Katastrofa smoleńska dla inteligentnych inaczej

Obrazek użytkownika zetjot
Blog

Od samego początku sprawy smoleńskiej widoczna była, mówiąc najdelikatniej, niechęć rządu do zajmowania się tą kwestią i nietrudno było dostrzec wszelki zaniedbania z tym związane. Z Polaków usiłowano robić, zgodnie z tradycją tzw.III RP, idiotów i trzeba przyznać, że sporo ludzi w tym kierunku z władzą współpracowało.

Idiota ma na wszystko gotowe odpowiedzi. Bo posługuje się prostymi algorytmami opartymi nie na racjonalnej analizie, lecz na zmyśle wzroku. I tak jest też w kwestii katastrofy smoleńskiej.

Kto prowadzi samolot, kto siedzi za sterami ? No przecież pilot.

Kto jest więc winien w razie katastrofy ? Oczywista oczywistość dla idioty, że pilot.

Kto jest więc winien spowodowania katastrofy smoleńskiej ? No w tej sytuacji to tylko oszołomy zadają takie pytanie.

Trudno oczekiwać od idioty innej odpowiedzi, szczególnie jeśli dodamy do tej konstatacji to, że mamy do czynienia z idiotą użytecznym.

Od samego początku żadne tam badania nie były potrzebne, więc żadnych badań takich jakie znamy z innych katastrof, nie prowadzono, bo politycy platformerscy drogą organoleptyczną lub telepatyczną ustalili, że winni są, jak stwierdzono powyżej, piloci. Potem wariant ten można było, dając upust fantazji, rozszerzyć dodając kolejne kategorie winnych spoza ścisłej załogi, bo ofiary głosu nie mają. To ten sam specyficzny stosunek do ofiar, co w przypadku żołnierzy niezłomnych.

Rosjanie więc nie musieli w tej sytuacji przeprowadzać żadnych badań, bo mieli podpowiedź i wolną rękę, mogli sobie przesuwać elementy wraku po terenie katastrofy, wrak rozbijać, myć i perfumować, a potem zwalać, z pełnym profesjonalizmem, na kupę.

Platformersi zaś mogli albo przyklepywać dywagacje Rosjan na temat przyczyn, albo mrugając okiem do publiki, udawć bezradne rozkładanie rąk twierdząć, że to Rosjanie prowadzą śledztwo i dysponują dowodami.

Nikt tu niczego nie badał, urządzono cyrk dla naiwnych.

Warto zwrócić jeszcze uwagę na kwestie metodologii.
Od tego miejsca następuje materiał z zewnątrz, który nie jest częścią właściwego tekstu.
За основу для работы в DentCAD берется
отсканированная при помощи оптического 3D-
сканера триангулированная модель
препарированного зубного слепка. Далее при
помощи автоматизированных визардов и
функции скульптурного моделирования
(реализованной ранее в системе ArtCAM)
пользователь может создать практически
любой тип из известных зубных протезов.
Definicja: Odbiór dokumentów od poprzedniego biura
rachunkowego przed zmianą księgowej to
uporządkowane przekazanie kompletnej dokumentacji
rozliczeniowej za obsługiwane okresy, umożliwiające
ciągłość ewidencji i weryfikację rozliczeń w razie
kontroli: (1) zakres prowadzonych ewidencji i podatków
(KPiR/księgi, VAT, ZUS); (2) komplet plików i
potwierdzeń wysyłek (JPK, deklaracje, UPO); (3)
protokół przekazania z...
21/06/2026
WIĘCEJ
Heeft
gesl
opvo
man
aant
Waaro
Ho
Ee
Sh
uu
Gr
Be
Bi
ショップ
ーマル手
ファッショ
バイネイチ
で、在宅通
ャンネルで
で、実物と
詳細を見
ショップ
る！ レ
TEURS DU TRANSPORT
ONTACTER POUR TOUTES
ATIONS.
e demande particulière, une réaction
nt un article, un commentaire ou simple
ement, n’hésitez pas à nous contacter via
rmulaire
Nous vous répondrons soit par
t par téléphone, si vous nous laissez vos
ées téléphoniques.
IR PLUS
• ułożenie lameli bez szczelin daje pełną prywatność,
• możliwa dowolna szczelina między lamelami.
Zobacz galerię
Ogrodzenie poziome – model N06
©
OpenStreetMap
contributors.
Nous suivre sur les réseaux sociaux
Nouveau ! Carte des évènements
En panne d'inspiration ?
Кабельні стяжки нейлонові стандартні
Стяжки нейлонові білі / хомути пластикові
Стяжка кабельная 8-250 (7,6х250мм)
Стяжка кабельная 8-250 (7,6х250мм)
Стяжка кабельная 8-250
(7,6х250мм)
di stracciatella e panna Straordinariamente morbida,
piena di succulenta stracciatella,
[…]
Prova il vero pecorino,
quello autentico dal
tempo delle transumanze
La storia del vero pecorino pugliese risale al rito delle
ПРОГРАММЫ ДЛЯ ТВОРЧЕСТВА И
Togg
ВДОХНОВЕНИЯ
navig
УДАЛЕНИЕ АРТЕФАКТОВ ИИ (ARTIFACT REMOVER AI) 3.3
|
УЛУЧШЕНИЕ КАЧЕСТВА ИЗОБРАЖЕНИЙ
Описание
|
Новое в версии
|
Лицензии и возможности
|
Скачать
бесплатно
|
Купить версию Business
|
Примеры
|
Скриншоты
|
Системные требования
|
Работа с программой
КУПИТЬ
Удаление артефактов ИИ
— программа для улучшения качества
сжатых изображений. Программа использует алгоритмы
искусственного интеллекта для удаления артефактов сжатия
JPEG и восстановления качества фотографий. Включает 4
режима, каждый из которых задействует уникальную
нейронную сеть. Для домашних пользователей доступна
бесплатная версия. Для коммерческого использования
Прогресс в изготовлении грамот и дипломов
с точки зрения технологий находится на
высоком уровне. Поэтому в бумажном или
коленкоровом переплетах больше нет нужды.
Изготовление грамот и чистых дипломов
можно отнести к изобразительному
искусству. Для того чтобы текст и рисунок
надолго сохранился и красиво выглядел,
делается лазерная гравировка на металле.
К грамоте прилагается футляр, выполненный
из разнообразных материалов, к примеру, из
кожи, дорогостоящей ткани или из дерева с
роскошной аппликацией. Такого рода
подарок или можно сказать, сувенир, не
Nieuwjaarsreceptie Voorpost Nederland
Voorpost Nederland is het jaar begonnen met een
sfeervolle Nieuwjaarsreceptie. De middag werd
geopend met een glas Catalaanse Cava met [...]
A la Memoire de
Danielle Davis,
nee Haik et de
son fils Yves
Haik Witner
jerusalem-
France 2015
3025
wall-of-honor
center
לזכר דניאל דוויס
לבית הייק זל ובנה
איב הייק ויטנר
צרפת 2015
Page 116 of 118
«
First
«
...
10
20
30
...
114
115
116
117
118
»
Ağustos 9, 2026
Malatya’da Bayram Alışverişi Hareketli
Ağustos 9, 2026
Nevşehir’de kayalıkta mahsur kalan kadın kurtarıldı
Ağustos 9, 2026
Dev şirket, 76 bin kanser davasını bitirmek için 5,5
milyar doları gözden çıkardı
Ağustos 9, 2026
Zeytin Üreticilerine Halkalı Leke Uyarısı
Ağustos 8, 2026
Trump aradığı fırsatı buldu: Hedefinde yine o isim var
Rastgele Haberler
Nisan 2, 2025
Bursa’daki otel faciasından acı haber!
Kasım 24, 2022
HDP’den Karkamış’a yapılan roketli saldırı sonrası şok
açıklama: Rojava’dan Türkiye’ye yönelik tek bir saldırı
Na całość zagadnień związanych z katastrofą trzeba spojrzeć z lotu ptaka.

W kwestii katastrofy kluczowe jest zrobienia zdjęcia całego obszaru rejonu katastrofy i nie zaszkodziłoby posiadanie zdjęć tego rejonu sprzed katastrofy. Podobną metodologię należałoby zastosować do całego kontekstu społeczno-politycznego w jakim zaistniała katastrofa. Tu też przydałoby się możliwie obszerne zdjęcie, panorama całego tego obszaru. A następnie stopniowo zawężać kontekst do kolejnych, coraz węższych i coraz bardziej konkretnych kręgów tematycznych.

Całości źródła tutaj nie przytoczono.